Frank aún sentía el sabor agridulce de la saliva de Irene entre sus labios. Estaban despidiéndose, con esa sensación de ansiedad que provocan las insinuaciones que no se consuman, cuando ella decidió colocar su rostro frente al suyo, esperando que él hiciese el primer movimiento. Bacon dudó un instante —hacía demasiado tiempo que no sentía emoción frente a una mujer—, y por fin se decidió a besarla con la delicadeza con la que uno acaricia por primera vez a un mastín. Fue un contacto breve y seco, suficiente, por otra parte, para sentirse definitivamente ligado a Irene.

A partir de ese momento, su vida diaria comenzó a seguir un patrón armado con una minuciosidad matemática. Asistía a la oficina por las mañanas, revisaba archivos y documentos, elaboraba fichas e informes, se comunicaba de vez en cuando con sus superiores y vagabundeaba un rato por las antiguas imprentas que aún se mantenían en el edificio como huesos de animales prehistóricos. Luego salía a almorzar, siempre solo, y regresaba a eso de las tres de la tarde. A las cuatro llegaba yo, tomábamos té a las cinco y nos dedicábamos a charlar sobre Klingsor hasta las siete. Entonces nos despedíamos y Frank salía deprisa sólo para tener oportunidad de ver a Irene durante un par de horas.

Ella lo recibía con la acostumbrada taza de té; a veces salían a tomar una copa e invariablemente regresaban al pequeño salón de la joven y se tumbaban en un sillón y conversaban largamente. Un día sí y otro no, Johann se quedaba en casa de la madre de Irene.

—Háblame de ti —le dijo ella en esta ocasión.

—Me temo que no soy un objeto de estudio interesante.

—Te escondes demasiado.

—Sólo soy precavido. Pero, cuando finalmente alguien me interesa, soy transparente.

—¿Yo te intereso?

—De otro modo no te visitaría a diario, ¿no crees?

—¿De qué huyes? —insistió Irene.

—No huyo, busco. Soy un investigador. Antes perseguía resultados científicos y ahora persigo seres humanos, pero la actividad sigue siendo la misma —había cierta inevitable melancolía en su tono.

—No parece gustarte.

—Tampoco me quejo.

—¿Preferirías trabajar en un laboratorio?

—Realmente nunca estuve en uno —rió Bacon—. Sé que ésa es la imagen de los científicos, manipulando sustancias e introduciéndolas en retortas y matraces como alquimistas medievales. En cambio, donde yo trabajaba antes de alistarme no había más que pizarras y tiza. Ésos eran nuestros únicos instrumentos.

—¿Y qué hacían?

—Pensar —admitió Frank, sin orgullo—. O al menos intentarlo.

¿Quieres servirme otra taza, por favor?

—No puedo imaginarme en una situación así. Pensando todo el día, Dios mío. Creo que no podría resistirlo… Terminaría volviéndome loca.

—Yo tampoco lo resistí. Y tienes razón, al final uno termina loco. Por eso hay tantos científicos distraídos, herméticos y solitarios como Einstein. Aunque no todos sean así, por supuesto.

—¿Lo conociste?

—Lo vi un par de veces —mintió Bacon—. Era más pulcro en persona de lo que se cuenta.

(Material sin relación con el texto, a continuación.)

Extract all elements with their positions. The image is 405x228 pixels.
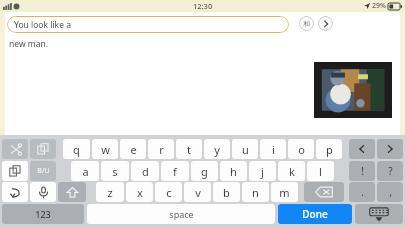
button[interactable]: Paste [2, 161, 28, 181]
button[interactable]: v [184, 182, 211, 202]
button[interactable]: m [271, 182, 298, 202]
button[interactable]: g [191, 161, 218, 181]
button[interactable]: You look like a [7, 16, 289, 33]
staticText: Done [302, 207, 328, 221]
staticText: x [137, 185, 143, 200]
button[interactable]: Undo [2, 182, 28, 202]
button[interactable]: Backspace [304, 182, 344, 202]
staticText: new man. [9, 38, 49, 50]
staticText: space [169, 208, 194, 220]
button[interactable]: y [204, 139, 230, 159]
button[interactable]: B/U [30, 161, 56, 181]
button[interactable]: o [288, 139, 314, 159]
button[interactable]: Copy [30, 139, 56, 159]
button[interactable]: Previous [349, 139, 375, 159]
staticText: c [166, 185, 172, 200]
button[interactable]: Next [377, 139, 403, 159]
button[interactable]: , [377, 182, 403, 202]
button[interactable]: z [96, 182, 124, 202]
button[interactable]: h [220, 161, 247, 181]
staticText: i [272, 142, 275, 157]
staticText: y [214, 142, 220, 157]
staticText: w [101, 142, 110, 157]
staticText: , [389, 185, 392, 199]
staticText: f [173, 164, 177, 179]
staticText: d [142, 164, 149, 179]
button[interactable]: i [260, 139, 286, 159]
button[interactable]: ? [377, 161, 403, 181]
staticText: You look like a [14, 19, 71, 31]
staticText: ? [388, 164, 393, 178]
staticText: B/U [37, 166, 50, 176]
button[interactable]: ! [349, 161, 375, 181]
button[interactable]: Cut [2, 139, 28, 159]
button[interactable]: j [249, 161, 276, 181]
staticText: p [326, 142, 333, 157]
button[interactable]: w [92, 139, 118, 159]
staticText: m [279, 185, 290, 200]
button[interactable]: space [87, 204, 275, 224]
button[interactable]: p [316, 139, 342, 159]
button[interactable]: t [176, 139, 202, 159]
button[interactable]: d [131, 161, 159, 181]
staticText: q [73, 142, 80, 157]
button[interactable]: Hide keyboard [355, 204, 403, 224]
staticText: 和 [303, 19, 310, 28]
button[interactable]: Dictate [30, 182, 56, 202]
button[interactable]: a [71, 161, 99, 181]
staticText: h [230, 164, 237, 179]
button[interactable]: r [148, 139, 174, 159]
staticText: v [195, 185, 201, 200]
staticText: 12:30 [193, 1, 213, 11]
staticText: ! [361, 164, 364, 178]
button[interactable]: c [155, 182, 182, 202]
staticText: t [187, 142, 191, 157]
staticText: o [298, 142, 305, 157]
button[interactable] [314, 62, 392, 118]
staticText: e [130, 142, 137, 157]
staticText: n [252, 185, 259, 200]
staticText: 123 [35, 208, 51, 220]
button[interactable]: e [120, 139, 146, 159]
staticText: s [112, 164, 118, 179]
button[interactable]: s [101, 161, 129, 181]
button[interactable]: Done [278, 204, 352, 224]
button[interactable]: k [278, 161, 305, 181]
button[interactable]: Japanese input [299, 16, 314, 31]
staticText: 29% [372, 1, 386, 11]
staticText: a [82, 164, 89, 179]
button[interactable]: f [161, 161, 189, 181]
button[interactable]: Shift [58, 182, 86, 202]
staticText: j [261, 164, 264, 179]
button[interactable]: 123 [2, 204, 84, 224]
staticText: z [107, 185, 113, 200]
staticText: b [223, 185, 230, 200]
button[interactable]: Next [318, 16, 333, 31]
button[interactable]: q [63, 139, 90, 159]
button[interactable]: b [213, 182, 240, 202]
staticText: k [289, 164, 295, 179]
staticText: . [361, 185, 364, 199]
button[interactable]: . [349, 182, 375, 202]
button[interactable]: x [126, 182, 153, 202]
button[interactable]: l [307, 161, 334, 181]
button[interactable]: u [232, 139, 258, 159]
button[interactable]: n [242, 182, 269, 202]
staticText: r [159, 142, 164, 157]
staticText: l [319, 164, 322, 179]
staticText: g [201, 164, 208, 179]
staticText: u [242, 142, 249, 157]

—Una profesión que te obliga a pensar todo el tiempo —repitió Irene maquinalmente—. Para mí sería una tortura.

—Una tortura.

—¿Y en qué pensabas tú?

—En las partículas atómicas: electrones, neutrones, protones…

—No te daba tiempo para pensar en ti mismo.

—No comprendo.

—¿Sólo te entretenías con los átomos? ¿Y dónde quedabas tú?

—Dando vueltas alrededor de la física, como si yo también fuese un electrón. Atraído y rechazado por la energía de las mujeres —rió—. Mi madre, mi novia y mi amante. ¿Te sorprende?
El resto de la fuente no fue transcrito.